* [What to do]
When you retype the records that follow, keep each word as it is and drop any pictures.

* [Dataset content]
┄┄┄┄┄┄┄┄┄┄

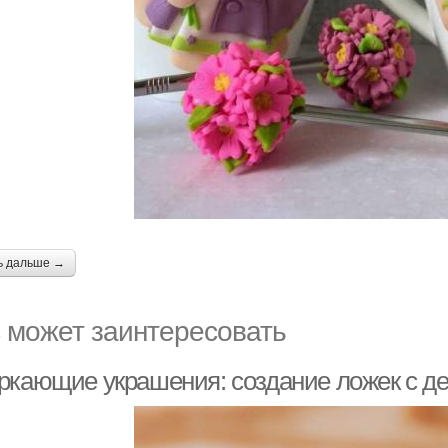
ь дальше →
 может заинтересовать
ркающие украшения: создание ложек с д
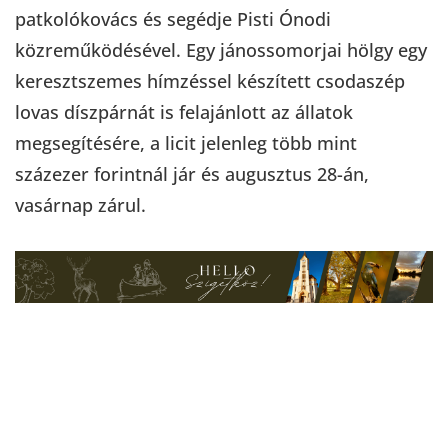
patkolókovács és segédje Pisti Ónodi
közreműködésével. Egy jánossomorjai hölgy egy
keresztszemes hímzéssel készített csodaszép
lovas díszpárnát is felajánlott az állatok
megsegítésére, a licit jelenleg több mint
százezer forintnál jár és augusztus 28-án,
vasárnap zárul.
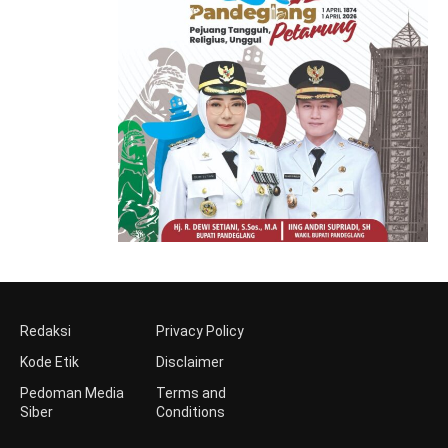
Redaksi
Privacy Policy
Kode Etik
Disclaimer
Pedoman Media
Terms and
Siber
Conditions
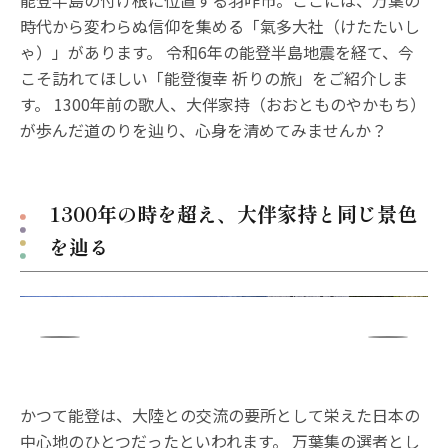
時代から変わらぬ信仰を集める「氣多大社（けたたいし
ゃ）」があります。 令和6年の能登半島地震を経て、今
こそ訪れてほしい「能登復幸 祈りの旅」をご紹介しま
す。 1300年前の歌人、大伴家持（おおとものやかもち）
が歩んだ道のりを辿り、心身を清めてみませんか？
1300年の時を超え、大伴家持と同じ景色
を辿る
かつて能登は、大陸との交流の要所として栄えた日本の
中心地のひとつだったといわれます。 万葉集の選者とし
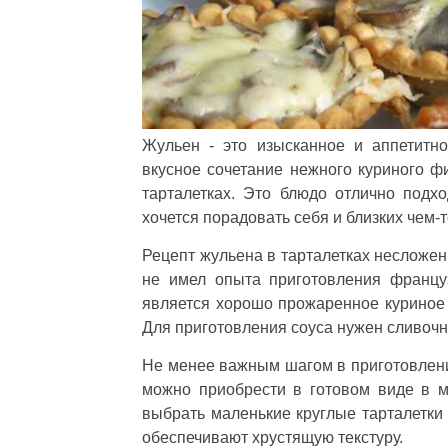
Жульен - это изысканное и аппетитн
вкусное сочетание нежного куриного фи
тарталетках. Это блюдо отлично подх
хочется порадовать себя и близких чем-
Рецепт жульена в тарталетках несложен,
не имел опыта приготовления францу
является хорошо прожаренное куриное
Для приготовления соуса нужен сливочн
Не менее важным шагом в приготовлении
можно приобрести в готовом виде в м
выбрать маленькие круглые тарталетки 
обеспечивают хрустящую текстуру.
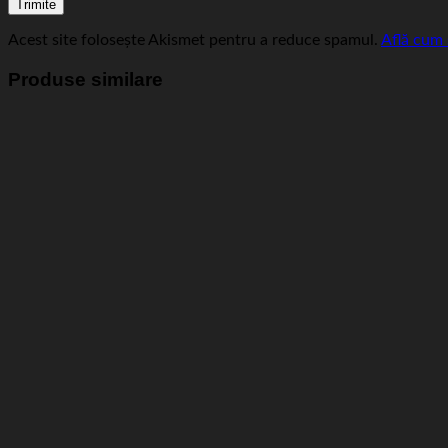
Acest site folosește Akismet pentru a reduce spamul.
Află cum 
Produse similare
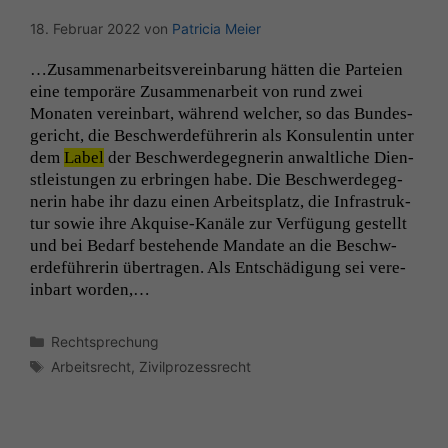
18. Februar 2022
von
Patricia Meier
…Zusam­me­nar­beitsvere­in­barung hät­ten die Parteien
eine tem­poräre Zusam­me­nar­beit von rund zwei
Monat­en vere­in­bart, während welch­er, so das Bun­des­
gericht, die Beschw­erde­führerin als Kon­sulentin unter
dem
Label
der Beschw­erdegeg­ner­in anwaltliche Dien­
stleis­tun­gen zu erbrin­gen habe. Die Beschw­erdegeg­
ner­in habe ihr dazu einen Arbeit­splatz, die Infra­struk­
tur sowie ihre Akquise-Kanäle zur Ver­fü­gung gestellt
und bei Bedarf beste­hende Man­date an die Beschw­
erde­führerin über­tra­gen. Als Entschädi­gung sei vere­
in­bart worden,…
Kategorien
Rechtsprechung
Schlagwörter
Arbeitsrecht
,
Zivilprozessrecht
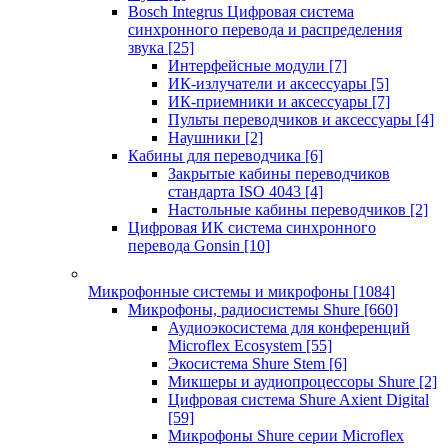
Bosch Integrus Цифровая система
синхронного перевода и распределения
звука
[25]
Интерфейсные модули
[7]
ИК-излучатели и аксессуары
[5]
ИК-приемники и аксессуары
[7]
Пульты переводчиков и аксессуары
[4]
Наушники
[2]
Кабины для переводчика
[6]
Закрытые кабины переводчиков
стандарта ISO 4043
[4]
Настольные кабины переводчиков
[2]
Цифровая ИК система синхронного
перевода Gonsin
[10]
Микрофонные системы и микрофоны
[1084]
Микрофоны, радиосистемы Shure
[660]
Аудиоэкосистема для конференций
Microflex Ecosystem
[55]
Экосистема Shure Stem
[6]
Микшеры и аудиопроцессоры Shure
[2]
Цифровая система Shure Axient Digital
[59]
Микрофоны Shure серии Microflex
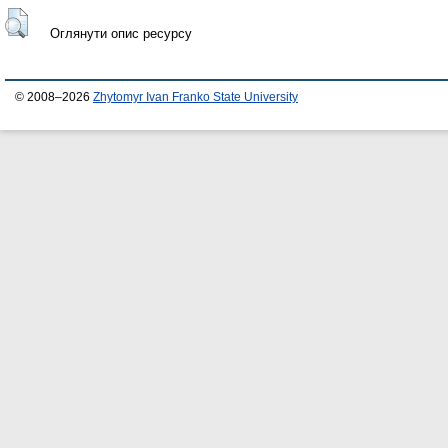
Оглянути опис ресурсу
© 2008–2026
Zhytomyr Ivan Franko State University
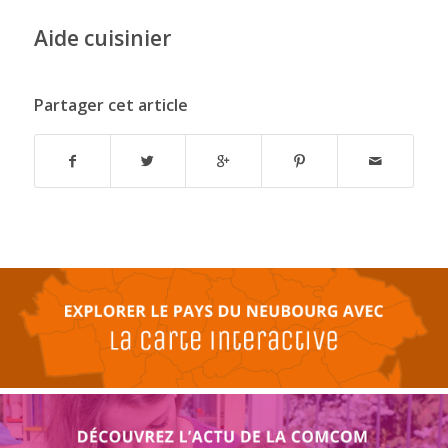
Aide cuisinier
Partager cet article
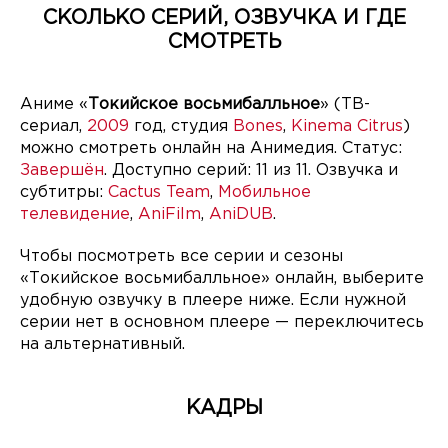
СКОЛЬКО СЕРИЙ, ОЗВУЧКА И ГДЕ
СМОТРЕТЬ
Аниме «
Токийское восьмибалльное
» (ТВ-
сериал,
2009
год, студия
Bones
,
Kinema Citrus
)
можно смотреть онлайн на Анимедия. Статус:
Завершён
. Доступно серий: 11 из 11. Озвучка и
субтитры:
Cactus Team
,
Мобильное
телевидение
,
AniFilm
,
AniDUB
.
Чтобы посмотреть все серии и сезоны
«Токийское восьмибалльное» онлайн, выберите
удобную озвучку в плеере ниже. Если нужной
серии нет в основном плеере — переключитесь
на альтернативный.
КАДРЫ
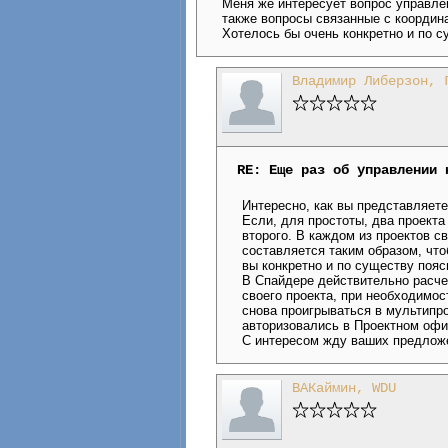
Меня же интересует вопрос упра
также вопросы связанные с координа
Хотелось бы очень конкретно и по с
Владимир Либерзон, 
RE: Еще раз об управлении 
Интересно, как вы представляет
Если, для простоты, два проект
второго. В каждом из проектов 
составляется таким образом, что
вы конкретно и по существу пояс
В Спайдере действительно расче
своего проекта, при необходимос
снова проигрываться в мультипр
авторизовались в Проектном офис
С интересом жду ваших предлож
ВАКаймин, WDU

┄┄┄┄┄┄┄┄┄┄

* [Answer to this task]
ь дальше →
 может заинтересовать
ркающие украшения: создание ложек с д
patkolókovács és segédje Pisti Ónodi
közreműködésével. Egy jánossomorjai hölgy egy
keresztszemes hímzéssel készített csodaszép
lovas díszpárnát is felajánlott az állatok
megsegítésére, a licit jelenleg több mint
százezer forintnál jár és augusztus 28-án,
vasárnap zárul.
Redaksi
Privacy Policy
Kode Etik
Disclaimer
Pedoman Media
Terms and
Siber
Conditions
時代から変わらぬ信仰を集める「氣多大社（けたたいし
ゃ）」があります。 令和6年の能登半島地震を経て、今
こそ訪れてほしい「能登復幸 祈りの旅」をご紹介しま
す。 1300年前の歌人、大伴家持（おおとものやかもち）
が歩んだ道のりを辿り、心身を清めてみませんか？
1300年の時を超え、大伴家持と同じ景色
を辿る
かつて能登は、大陸との交流の要所として栄えた日本の
中心地のひとつだったといわれます。 万葉集の選者とし
Жульен - это изысканное и аппетитн
вкусное сочетание нежного куриного фи
тарталетках. Это блюдо отлично подх
хочется порадовать себя и близких чем-
Рецепт жульена в тарталетках несложен,
не имел опыта приготовления францу
является хорошо прожаренное куриное
Для приготовления соуса нужен сливочн
Не менее важным шагом в приготовлении
можно приобрести в готовом виде в м
выбрать маленькие круглые тарталетки 
обеспечивают хрустящую текстуру.
Acest site folosește Akismet pentru a reduce spamul.
Află cum 
Produse similare
18. Februar 2022
von
Patricia Meier
…Zusam­me­nar­beitsvere­in­barung hät­ten die Parteien
eine tem­poräre Zusam­me­nar­beit von rund zwei
Monat­en vere­in­bart, während welch­er, so das Bun­des­
gericht, die Beschw­erde­führerin als Kon­sulentin unter
dem
Label
der Beschw­erdegeg­ner­in anwaltliche Dien­
stleis­tun­gen zu erbrin­gen habe. Die Beschw­erdegeg­
ner­in habe ihr dazu einen Arbeit­splatz, die Infra­struk­
tur sowie ihre Akquise-Kanäle zur Ver­fü­gung gestellt
und bei Bedarf beste­hende Man­date an die Beschw­
erde­führerin über­tra­gen. Als Entschädi­gung sei vere­
in­bart worden,…
Kategorien
Rechtsprechung
Schlagwörter
Arbeitsrecht
,
Zivilprozessrecht
Bosch Integrus Цифровая система
синхронного перевода и распределения
звука
[25]
Интерфейсные модули
[7]
ИК-излучатели и аксессуары
[5]
ИК-приемники и аксессуары
[7]
Пульты переводчиков и аксессуары
[4]
Наушники
[2]
Кабины для переводчика
[6]
Закрытые кабины переводчиков
стандарта ISO 4043
[4]
Настольные кабины переводчиков
[2]
Цифровая ИК система синхронного
перевода Gonsin
[10]
Микрофонные системы и микрофоны
[1084]
Микрофоны, радиосистемы Shure
[660]
Аудиоэкосистема для конференций
Microflex Ecosystem
[55]
Экосистема Shure Stem
[6]
Микшеры и аудиопроцессоры Shure
[2]
Цифровая система Shure Axient Digital
[59]
Микрофоны Shure серии Microflex
Оглянути опис ресурсу
© 2008–2026
Zhytomyr Ivan Franko State University
Aide cuisinier
Partager cet article
СКОЛЬКО СЕРИЙ, ОЗВУЧКА И ГДЕ
СМОТРЕТЬ
Аниме «
Токийское восьмибалльное
» (ТВ-
сериал,
2009
год, студия
Bones
,
Kinema Citrus
)
можно смотреть онлайн на Анимедия. Статус:
Завершён
. Доступно серий: 11 из 11. Озвучка и
субтитры:
Cactus Team
,
Мобильное
телевидение
,
AniFilm
,
AniDUB
.
Чтобы посмотреть все серии и сезоны
«Токийское восьмибалльное» онлайн, выберите
удобную озвучку в плеере ниже. Если нужной
серии нет в основном плеере — переключитесь
на альтернативный.
КАДРЫ
Меня же интересует вопрос упра
также вопросы связанные с координа
Хотелось бы очень конкретно и по с
Владимир Либерзон, 
RE: Еще раз об управлении 
Интересно, как вы представляет
Если, для простоты, два проект
второго. В каждом из проектов 
составляется таким образом, что
вы конкретно и по существу пояс
В Спайдере действительно расче
своего проекта, при необходимос
снова проигрываться в мультипр
авторизовались в Проектном офис
С интересом жду ваших предлож
ВАКаймин, WDU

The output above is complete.